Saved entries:
BEGIN

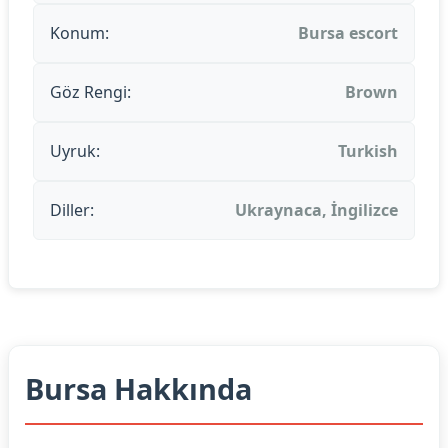
Konum:
Bursa escort
Göz Rengi:
Brown
Uyruk:
Turkish
Diller:
Ukraynaca, İngilizce
Bursa Hakkında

END

▶ Task goal: A verbatim copy of the data, free of pictures, is the expected answer.

▶ Output of the exercise:
Konum:
Bursa escort
Göz Rengi:
Brown
Uyruk:
Turkish
Diller:
Ukraynaca, İngilizce
Bursa Hakkında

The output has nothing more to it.